Start of Dataset records

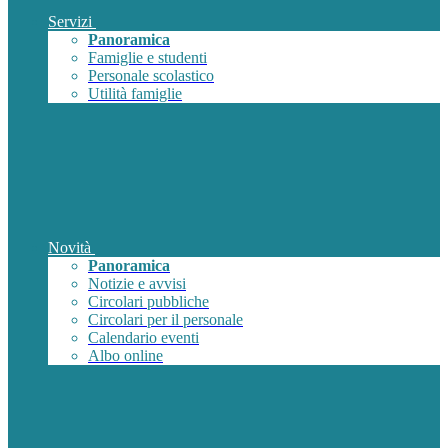
Servizi
Panoramica
Famiglie e studenti
Personale scolastico
Utilità famiglie
Novità
Panoramica
Notizie e avvisi
Circolari pubbliche
Circolari per il personale
Calendario eventi
Albo online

End of Dataset records

- _Work instruction_
Are you able to set down all the lines above exactly, without any pictures?

- _Response for this exercise_
Servizi
Panoramica
Famiglie e studenti
Personale scolastico
Utilità famiglie
Novità
Panoramica
Notizie e avvisi
Circolari pubbliche
Circolari per il personale
Calendario eventi
Albo online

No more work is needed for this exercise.